How do you want to show up? What are the gaps from how you want to show up versus the reality of how you are showing up?
What actions can you take immediately to begin to show up in a manner more consistent with how you want to show up?
Who we are is demonstrated daily through our actions, attitudes, and attention. The actions we take in direct response to whatever life delivers us best represents who we are. Talk is cheap and what matters is what we do. This is particularly true when responding to stressful or urgent situations. The attitude we choose is an excellent indication of who we are. First, we must command the maturity to recognize that our attitude is a choice. We can choose to be happy or we can choose to be miserable. Choosing our attitude takes a significant amount of emotional intelligence, personal responsibility, and discipline.

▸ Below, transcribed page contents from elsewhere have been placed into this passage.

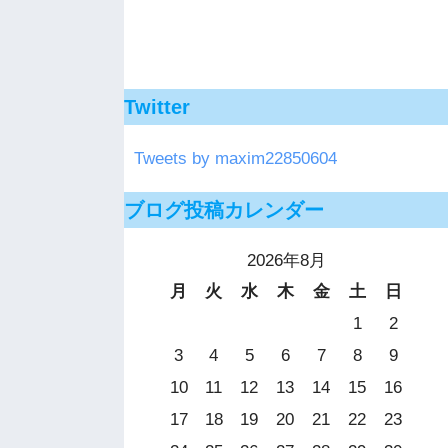
Twitter
Tweets by maxim22850604
ブログ投稿カレンダー
2026年8月
月
火
水
木
金
土
日
1
2
3
4
5
6
7
8
9
10
11
12
13
14
15
16
17
18
19
20
21
22
23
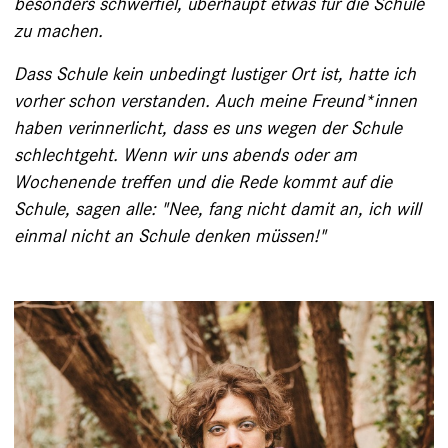
besonders ­schwerfiel, überhaupt etwas für die Schule
zu ­machen.
Dass Schule kein unbedingt lustiger Ort ist, hatte ich
vorher schon verstanden. Auch meine Freund*innen
haben verinnerlicht, dass es uns wegen der Schule
schlechtgeht. Wenn wir uns abends oder am
Wochenende treffen und die Rede kommt auf die
Schule, sagen alle: "Nee, fang nicht damit an, ich will
einmal nicht an Schule denken müssen!"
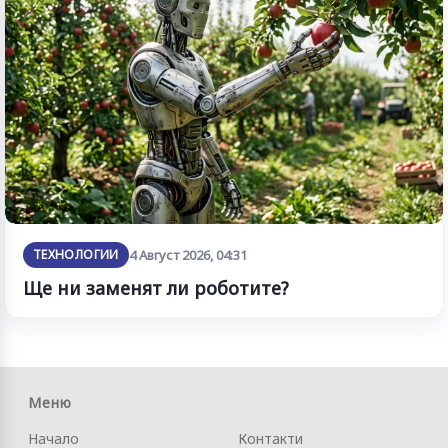
ТЕХНОЛОГИИ
4 Август 2026, 04:31
Ще ни заменят ли роботите?
Меню
Начало
Контакти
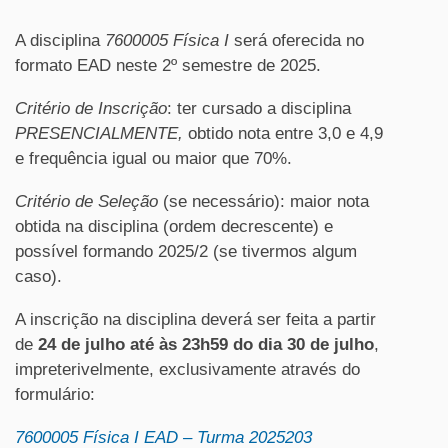
A disciplina
7600005 Física I
será oferecida no
formato EAD neste 2º semestre de 2025.
Critério de Inscrição
: ter cursado a disciplina
PRESENCIALMENTE,
obtido nota entre 3,0 e 4,9
e frequência igual ou maior que 70%.
Critério de Seleção
(se necessário): maior nota
obtida na disciplina (ordem decrescente) e
possível formando 2025/2 (se tivermos algum
caso).
A inscrição na disciplina deverá ser feita a partir
de
24 de julho até às 23h59 do dia 30 de julho
,
impreterivelmente, exclusivamente através do
formulário:
7600005 Física I EAD – Turma 2025203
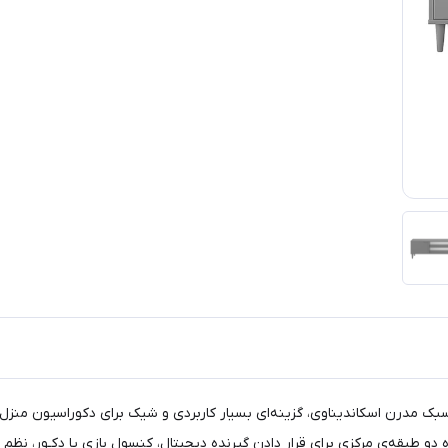
‌گرفته از سبک مدرن اسکاندیناوی، گزینه‌ای بسیار کاربردی و شیک برای دکوراسیون
 طبقه‌ی مرکزی برای قرار دادن گیرنده دیجیتال، کنسول بازی یا دکـور، نظم و ز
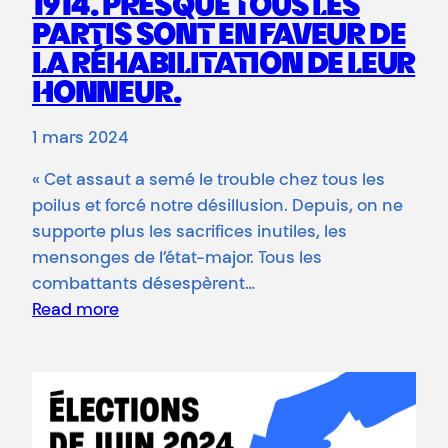
1914. PRESQUE TOUS LES
PARTIS SONT EN FAVEUR DE
LA RÉHABILITATION DE LEUR
HONNEUR.
1 mars 2024
« Cet assaut a semé le trouble chez tous les
poilus et forcé notre désillusion. Depuis, on ne
supporte plus les sacrifices inutiles, les
mensonges de l’état-major. Tous les
combattants désespèrent…
Read more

Where our attention goes, energy flows. We get to choose what we allow into our lives. This takes personal responsibility. Today’s world is one of distraction and entertainment. Too often we allow social media to steal attention from what matters most to us. When we recognize this reality, it allows us to step back and decide where to spend our time. Where we spend our time says a great deal about who we are.
Who we are is not the image we project for the world to see. Who we are is not the actions we take when the world is watching. Who we are is not what our Facebook page would have others believe. Who we are is how we act when nobody is watching. Who we are is the attitude we choose. Who we are is what we choose to invest our precious time and attention on at any given moment.